Cowzy Friday: UI Image swapping!
- Wesley Chartrand
- Mar 28
- 3 min read
Welcome back to another Cowzy Friday update! This week, I've been focused on the UI a bit more, while also working on implementing functionality! Let's get into it!
Toolbar UI: Swapping button images
One of the latest changes is interacting with the buttons in our scene! When selecting a button in the toolbar, we now switch to the "selected" version of that button!
It's a fairly small thing, but it's a good way to show when we've selected something or not! This also works when pressing the "1" key! In the future, I'd like to be able to cycle through the options with shortcuts ala Tiny Glade!

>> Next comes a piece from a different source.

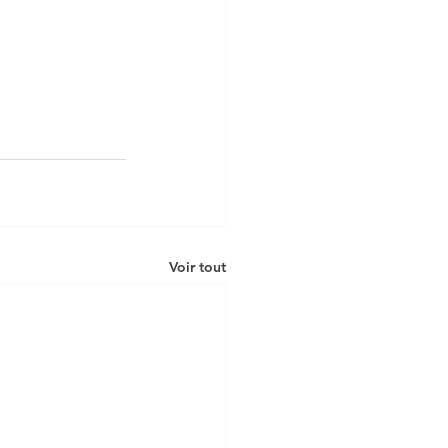
Voir tout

Toolbar UI: How do we switch?
When switching the image, it's as simple as changing up the Style, which is defined in our individual Toolbar Widgets! We have two variations of this:
We predefine a select/deselect in our parent class since all of the button panels will have a toolbar widget button on the primary toolbar
We then have a select widget that will handle the actual option buttons in the individual option panels.
Panels handle widget deselection individually because some panels may have buttons or sliders or other widgets which require their own Style treatment

I try to follow the same steps for every activation, but these are the steps:
We activate our UI by either:
Pressing the relevant shortcut
Clicking the Toolbar button
Clicking any button in the Options Menu for a button.
When activated, the BP_PlayerController has the SetToolbarPreview selected. We then:
Disable any current build preview we have.
If we're activating a new one, we then add our context mapping and activate our new preview mode (in this case, building)
Then we deselect our toolbar buttons and enable the currently selected one
This also introduces a weakness where we loop through all of our options, but this is OK as we will only have 10 or less options so it's not an expensive operation.


Toolbar UI: Why this way?
The entire system is scalable. If we want to add a new button, all we need to do is:
Create a child of BP_ToolbarButtonPanel and BP_ToolbarOptions Panel
Define the Style's for those, all of the UX related setup.
In the new BP_ToolbarOptions that is created, have your selected buttons call the EDispatchOnRelease that automatically created due to the parent/child relationship.
In the new BP_ToolbarButtonPanel, have the event for that EDispatch call our preview.
And then in our HUD, that dispatch is called!
As you can see, if you want to add in more buttons, it quite literally is as simple as UX setup, and a few dispatch calls in a few blueprints. It took a lot of work to get it setup this way, but now I could easily add in a dozen buttons in no time with this method!
Next Steps: Expanding UI Functionality 🛠️
Although I wanted this for last week, my main focus is on making the Toolbar interactive and doing some Blueprint cleanup.
Allowing players to select different buildings
Base functional path creation mode
Cleaning up older Blueprints, removing obsolete ones.
Closing Thoughts
I mentioned this last week, but I spent a lot of time making my UI scalable and easier to work with. Perfect certainly felt like the enemy of done here, plus being really sick for almost two weeks didn't help. Now that I'm over that, I'll be able to hyper focus on expanding the functionality and getting closer to that basic demo!!